**Records supplied:**

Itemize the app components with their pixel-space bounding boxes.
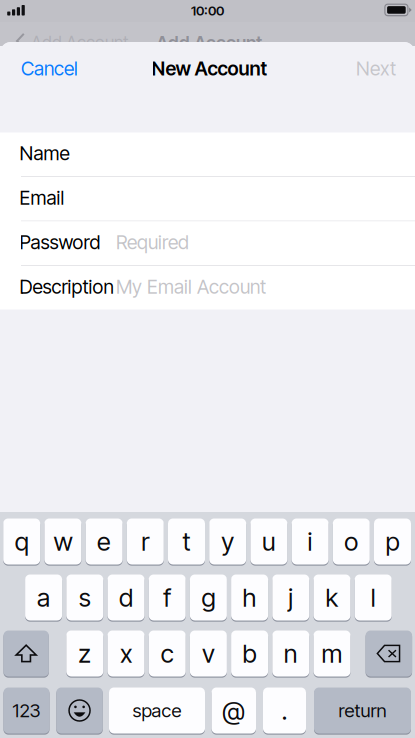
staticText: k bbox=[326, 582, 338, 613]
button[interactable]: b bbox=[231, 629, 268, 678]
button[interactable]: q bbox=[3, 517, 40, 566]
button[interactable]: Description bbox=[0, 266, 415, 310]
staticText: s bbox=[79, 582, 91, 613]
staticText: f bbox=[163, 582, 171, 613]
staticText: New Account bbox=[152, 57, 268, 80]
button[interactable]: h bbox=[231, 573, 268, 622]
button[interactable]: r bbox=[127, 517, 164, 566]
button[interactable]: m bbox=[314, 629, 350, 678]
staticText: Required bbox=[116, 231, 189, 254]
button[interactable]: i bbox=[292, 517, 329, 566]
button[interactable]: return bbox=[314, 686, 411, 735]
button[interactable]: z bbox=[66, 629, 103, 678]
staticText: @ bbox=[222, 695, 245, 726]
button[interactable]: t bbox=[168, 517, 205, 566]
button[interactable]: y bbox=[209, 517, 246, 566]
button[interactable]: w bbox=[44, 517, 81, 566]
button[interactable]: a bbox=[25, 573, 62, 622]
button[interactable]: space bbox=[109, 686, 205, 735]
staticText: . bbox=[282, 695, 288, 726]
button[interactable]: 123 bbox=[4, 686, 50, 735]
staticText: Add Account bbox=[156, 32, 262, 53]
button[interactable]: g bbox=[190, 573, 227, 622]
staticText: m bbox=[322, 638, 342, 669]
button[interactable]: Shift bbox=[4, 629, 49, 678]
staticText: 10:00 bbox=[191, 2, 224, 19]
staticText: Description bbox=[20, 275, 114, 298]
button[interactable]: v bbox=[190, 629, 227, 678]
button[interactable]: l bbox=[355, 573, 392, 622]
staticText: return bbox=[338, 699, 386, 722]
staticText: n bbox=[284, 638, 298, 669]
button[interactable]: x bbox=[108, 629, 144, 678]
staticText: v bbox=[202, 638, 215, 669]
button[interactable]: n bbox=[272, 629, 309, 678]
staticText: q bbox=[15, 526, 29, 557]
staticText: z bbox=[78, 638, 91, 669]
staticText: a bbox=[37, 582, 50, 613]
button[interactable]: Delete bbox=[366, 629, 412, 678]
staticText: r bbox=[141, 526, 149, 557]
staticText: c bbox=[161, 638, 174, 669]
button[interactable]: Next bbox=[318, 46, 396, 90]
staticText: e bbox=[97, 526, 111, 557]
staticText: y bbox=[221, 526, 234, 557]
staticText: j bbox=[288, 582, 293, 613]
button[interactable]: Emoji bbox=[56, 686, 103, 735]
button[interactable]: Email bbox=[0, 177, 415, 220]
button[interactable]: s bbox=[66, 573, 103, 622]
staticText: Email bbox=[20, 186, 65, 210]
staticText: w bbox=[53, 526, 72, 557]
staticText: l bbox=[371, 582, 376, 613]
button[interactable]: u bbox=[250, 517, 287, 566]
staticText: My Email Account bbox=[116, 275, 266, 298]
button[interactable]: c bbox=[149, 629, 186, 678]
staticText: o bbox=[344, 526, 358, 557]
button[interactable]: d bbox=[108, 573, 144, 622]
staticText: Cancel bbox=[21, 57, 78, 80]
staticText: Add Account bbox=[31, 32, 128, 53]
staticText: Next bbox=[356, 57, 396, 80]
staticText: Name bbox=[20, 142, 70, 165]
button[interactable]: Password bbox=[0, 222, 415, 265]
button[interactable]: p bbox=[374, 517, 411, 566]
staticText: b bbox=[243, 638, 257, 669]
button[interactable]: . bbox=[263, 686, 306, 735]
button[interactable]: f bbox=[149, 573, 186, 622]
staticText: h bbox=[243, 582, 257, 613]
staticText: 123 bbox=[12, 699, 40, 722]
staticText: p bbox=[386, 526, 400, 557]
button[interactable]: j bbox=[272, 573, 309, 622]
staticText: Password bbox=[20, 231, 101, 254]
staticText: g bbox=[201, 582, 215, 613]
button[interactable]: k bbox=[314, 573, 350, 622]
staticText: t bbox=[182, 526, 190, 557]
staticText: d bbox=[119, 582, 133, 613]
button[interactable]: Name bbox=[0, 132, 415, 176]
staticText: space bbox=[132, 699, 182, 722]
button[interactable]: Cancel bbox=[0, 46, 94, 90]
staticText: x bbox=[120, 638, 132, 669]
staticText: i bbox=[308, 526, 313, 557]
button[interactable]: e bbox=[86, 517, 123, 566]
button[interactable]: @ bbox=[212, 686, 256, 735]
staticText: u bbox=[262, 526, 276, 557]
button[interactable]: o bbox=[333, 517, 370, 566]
* * *
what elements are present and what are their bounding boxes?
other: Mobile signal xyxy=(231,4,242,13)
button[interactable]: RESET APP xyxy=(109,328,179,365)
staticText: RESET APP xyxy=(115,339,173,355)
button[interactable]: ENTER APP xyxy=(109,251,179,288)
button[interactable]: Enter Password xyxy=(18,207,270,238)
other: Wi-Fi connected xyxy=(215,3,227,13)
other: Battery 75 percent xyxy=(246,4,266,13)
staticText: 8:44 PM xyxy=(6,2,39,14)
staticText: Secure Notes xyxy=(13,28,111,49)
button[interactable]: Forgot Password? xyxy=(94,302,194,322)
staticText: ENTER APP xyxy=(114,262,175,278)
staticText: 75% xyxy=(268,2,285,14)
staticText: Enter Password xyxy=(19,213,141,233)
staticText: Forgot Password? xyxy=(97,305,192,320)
==
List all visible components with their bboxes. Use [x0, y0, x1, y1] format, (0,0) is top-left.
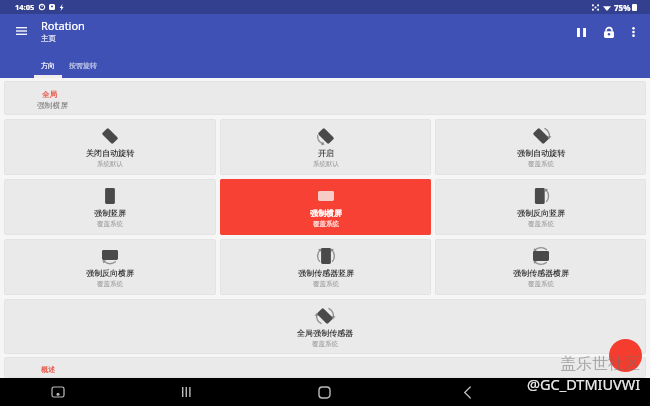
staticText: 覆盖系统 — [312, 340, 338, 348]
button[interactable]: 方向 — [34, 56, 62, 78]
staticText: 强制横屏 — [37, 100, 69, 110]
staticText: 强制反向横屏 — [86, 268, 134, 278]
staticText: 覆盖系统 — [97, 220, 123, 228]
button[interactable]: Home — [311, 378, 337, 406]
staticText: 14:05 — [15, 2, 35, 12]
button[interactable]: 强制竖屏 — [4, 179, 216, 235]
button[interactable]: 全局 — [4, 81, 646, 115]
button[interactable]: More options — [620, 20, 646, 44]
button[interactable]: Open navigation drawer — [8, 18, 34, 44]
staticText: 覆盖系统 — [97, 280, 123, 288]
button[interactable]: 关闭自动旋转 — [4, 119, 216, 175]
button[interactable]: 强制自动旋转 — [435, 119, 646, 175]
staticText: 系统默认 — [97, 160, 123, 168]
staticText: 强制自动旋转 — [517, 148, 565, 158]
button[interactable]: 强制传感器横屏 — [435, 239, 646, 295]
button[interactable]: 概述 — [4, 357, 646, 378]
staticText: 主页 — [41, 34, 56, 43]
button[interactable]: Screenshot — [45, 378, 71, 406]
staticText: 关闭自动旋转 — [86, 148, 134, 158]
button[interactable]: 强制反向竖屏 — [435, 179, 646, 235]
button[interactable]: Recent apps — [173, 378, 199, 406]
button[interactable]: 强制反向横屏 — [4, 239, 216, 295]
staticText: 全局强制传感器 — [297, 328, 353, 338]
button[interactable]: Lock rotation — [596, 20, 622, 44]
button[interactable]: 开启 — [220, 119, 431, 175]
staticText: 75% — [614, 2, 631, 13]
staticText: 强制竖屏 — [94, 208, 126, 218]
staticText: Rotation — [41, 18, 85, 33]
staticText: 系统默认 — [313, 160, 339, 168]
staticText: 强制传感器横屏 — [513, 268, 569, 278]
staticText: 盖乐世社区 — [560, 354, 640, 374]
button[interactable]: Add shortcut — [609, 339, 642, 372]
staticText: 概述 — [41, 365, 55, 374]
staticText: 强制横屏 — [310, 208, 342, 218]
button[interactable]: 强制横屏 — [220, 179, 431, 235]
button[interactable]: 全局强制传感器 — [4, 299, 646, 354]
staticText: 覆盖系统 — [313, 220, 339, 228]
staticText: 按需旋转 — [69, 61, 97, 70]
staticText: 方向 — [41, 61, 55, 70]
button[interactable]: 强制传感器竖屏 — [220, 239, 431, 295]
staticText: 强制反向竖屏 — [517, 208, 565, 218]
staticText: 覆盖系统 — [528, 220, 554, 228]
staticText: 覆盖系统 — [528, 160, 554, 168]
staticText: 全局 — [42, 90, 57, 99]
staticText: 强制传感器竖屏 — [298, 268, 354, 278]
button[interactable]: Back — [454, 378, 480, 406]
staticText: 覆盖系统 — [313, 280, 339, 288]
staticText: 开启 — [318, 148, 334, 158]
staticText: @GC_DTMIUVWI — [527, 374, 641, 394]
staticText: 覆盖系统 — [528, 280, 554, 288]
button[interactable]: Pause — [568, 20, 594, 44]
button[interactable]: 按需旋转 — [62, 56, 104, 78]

**Activity:**
Every line in the entries above that has the word "bounding" should be identified and copied.

**Answer:**
Itemize the app components with their pixel-space bounding boxes.
what elements are present and what are their bounding boxes?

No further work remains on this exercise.